Though she may be a science writer, author Rebecca Skloot has a gift for taking esoteric topics over which non-scientists' eyes may glaze and writing about them in a winsome, broadly accessible, and humanizing way. Her first full-length book, The Immortal Life of Henrietta Lacks, is no exception. Part science, history, biography, and race relations study, Skloots' meticulously researched topic --- the medical and human legacy of a cancerous cell line taken from a poor African-American woman without her knowledge or consent --- is put in the context of its time, illuminating the issues and lives swirling around this seemingly inconsequential event that had enormous positive ramifications for medicine, and yet one which caused such difficulties for the family of Henrietta Lacks.
For those who don't know (which likely includes most of us), the cancerous tissue taken from Henrietta Lacks in 1951 by doctors at Johns Hopkins led to the famous and ubiquitous HeLa cell line. From that cell line --- which, unlike most normal cells, continues to thrive and divide and multiply even to this day (hence, its "immortality") --- mind-blowing medical advances have been made, including cancer treatments, breakthroughs in gene mapping, cloning, and fertility, and yet the world until recently knew next to nothing about the woman who gave us these cells. Worse yet, her own family --- tobacco sharecroppers and then Baltimore factory workers --- had little idea of what their mother gave the world. To the extent they did, their knowledge was incomplete, mired in confusion, and eclipsed by their own difficulties. And when multi-billion dollar businesses began to profit off the HeLa cell line, they wondered why they had so little and struggled so much as well as why their mother, sister, and grandmother was so unknown to the world when so much money was being made off her.
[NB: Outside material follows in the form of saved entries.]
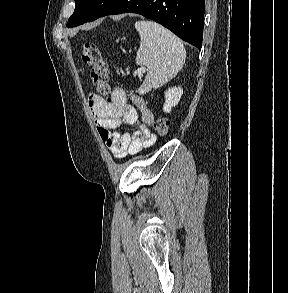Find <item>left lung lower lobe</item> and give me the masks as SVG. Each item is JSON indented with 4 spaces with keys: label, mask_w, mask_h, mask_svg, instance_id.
<instances>
[{
    "label": "left lung lower lobe",
    "mask_w": 288,
    "mask_h": 293,
    "mask_svg": "<svg viewBox=\"0 0 288 293\" xmlns=\"http://www.w3.org/2000/svg\"><path fill=\"white\" fill-rule=\"evenodd\" d=\"M205 0H116L100 17L137 13L201 50Z\"/></svg>",
    "instance_id": "left-lung-lower-lobe-1"
}]
</instances>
According to Skloot, she became intrigued by Henrietta Lacks when she heard her name in a college-level biology class she took when she was 16. She wanted the back-story, one no one seemed able to provide. After college she picked up the story in a decade-long study that reads almost like an anthropological participant-observer study. Skloot herself becomes a character in the story, writing about how she researched the book, how she met the Lacks family, and all her many interactions with them, both good and bad. It truly is an anthropological study, in that the background and culture from which Skloot came --- educated, white, and nonreligious --- is far removed from that of the Lacks --- poor, undereducated, and religious. Part of the beauty of the book is watching the two peoples interact and begin to trust and, in a real sense, grow to love each other.
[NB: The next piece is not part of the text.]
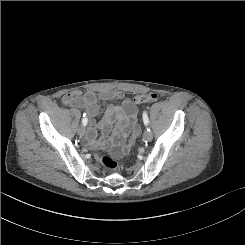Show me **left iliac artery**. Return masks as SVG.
Segmentation results:
<instances>
[{"mask_svg":"<svg viewBox=\"0 0 245 245\" xmlns=\"http://www.w3.org/2000/svg\"><path fill=\"white\" fill-rule=\"evenodd\" d=\"M143 121H144V124H145L146 126L149 125L148 114H147L146 111L143 112ZM148 130H150V129H148Z\"/></svg>","mask_w":245,"mask_h":245,"instance_id":"44dca946","label":"left iliac artery"}]
</instances>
For writers, other pleasures abound. First, there is simply the evident work ethic embraced by the author. The time, personal involvement, and attention to detail over the better part of a decade evidence her commitment. Writing is not easy, but it can be rewarding. We can better savor the meal when we appreciate the ingredients and labor that went into it. Another pleasure is hearing the Lacks family members speak in their own words, in their dialect, something they requested and a request the author adhered to, all to the good as it lends the book credibility in its honesty and human warmth. Science is one thing. These are real people. As was Henrietta Lacks. And while Skloot provides plenty of detail about her sources, enough to serve as a primer on how to go about researching such a book, it's tucked away in an endnote, not cluttering up a flowing, almost novel-like tale.
Christians may find particular delight in watching the author, a self-described nonreligious person who never prayed, interact with a sin-wracked and struggling and yet often deeply religious family. The strangeness of religious experience is never more evident than in this passage, when one of Henrietta's sons, Gary, ministers to his overwrought and hysterical sister, Deborah, while Skloot is watching the loud preaching, praying, singing, and weeping:
I'd been watching all this from a recliner a few feet away, dumbfounded, terrified to move or make noise, frantically scribbling notes. In any other circumstance I might have thought the whole thing crazy. But what was happening between Gary and Deborah at that moment was the furthest thing from crazy I'd seen all day. As I watched, all I could think was, Oh my god. . . I did this to her.
And then Gary came for Rebecca Skloot.
This story moves you, educates you, and humanizes you, like all great stories should. And while the policy issues surrounding use of tissues, both the nature of consent and who should profit, are important, at the heart of this book is the story of its people. For that reason alone, you should read it.